### Task item
Lines to restate from the data below: from the one containing "Угловой камин Бостон Arte" to the one containing "ХАРАКТЕРИСТИКИ", both included. Give them again exactly, and only them.

### Extracted records
=-=-=

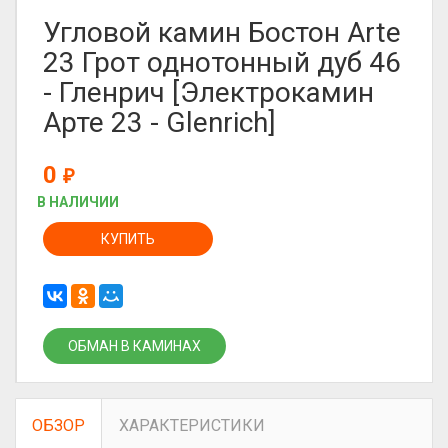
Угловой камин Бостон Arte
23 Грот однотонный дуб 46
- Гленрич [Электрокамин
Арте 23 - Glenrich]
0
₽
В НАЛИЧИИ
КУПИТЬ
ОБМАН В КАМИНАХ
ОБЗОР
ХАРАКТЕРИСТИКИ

=-=-=

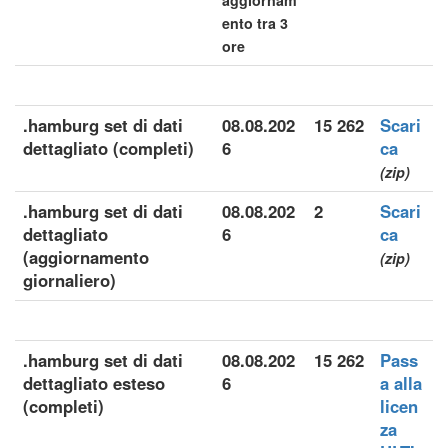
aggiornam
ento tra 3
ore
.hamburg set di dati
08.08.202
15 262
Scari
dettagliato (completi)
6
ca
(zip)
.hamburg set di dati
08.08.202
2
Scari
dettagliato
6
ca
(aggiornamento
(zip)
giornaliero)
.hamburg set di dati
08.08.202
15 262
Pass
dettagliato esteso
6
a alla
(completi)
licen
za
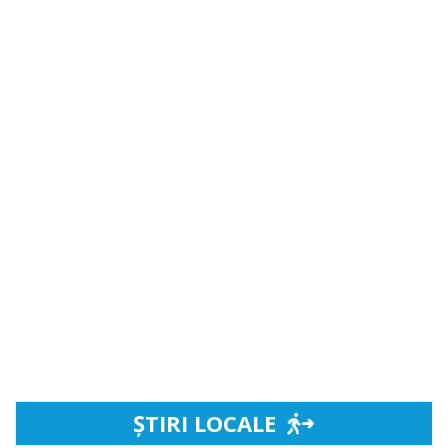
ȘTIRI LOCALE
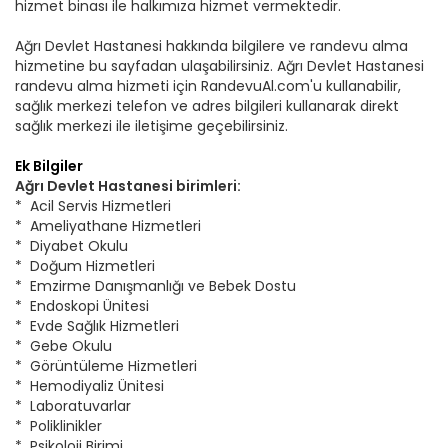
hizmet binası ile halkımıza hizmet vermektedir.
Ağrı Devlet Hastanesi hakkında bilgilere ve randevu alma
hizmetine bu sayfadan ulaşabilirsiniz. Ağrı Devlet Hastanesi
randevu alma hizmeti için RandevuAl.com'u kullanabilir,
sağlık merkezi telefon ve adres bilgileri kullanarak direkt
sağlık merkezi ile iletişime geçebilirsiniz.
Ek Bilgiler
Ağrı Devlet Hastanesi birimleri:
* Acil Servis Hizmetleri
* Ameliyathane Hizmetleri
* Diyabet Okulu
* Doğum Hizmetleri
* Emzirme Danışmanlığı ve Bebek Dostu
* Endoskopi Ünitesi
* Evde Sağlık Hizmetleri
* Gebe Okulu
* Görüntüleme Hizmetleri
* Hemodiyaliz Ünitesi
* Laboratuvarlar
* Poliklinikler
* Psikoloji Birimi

=-=-=

### Response
Угловой камин Бостон Arte
23 Грот однотонный дуб 46
- Гленрич [Электрокамин
Арте 23 - Glenrich]
0
₽
В НАЛИЧИИ
КУПИТЬ
ОБМАН В КАМИНАХ
ОБЗОР
ХАРАКТЕРИСТИКИ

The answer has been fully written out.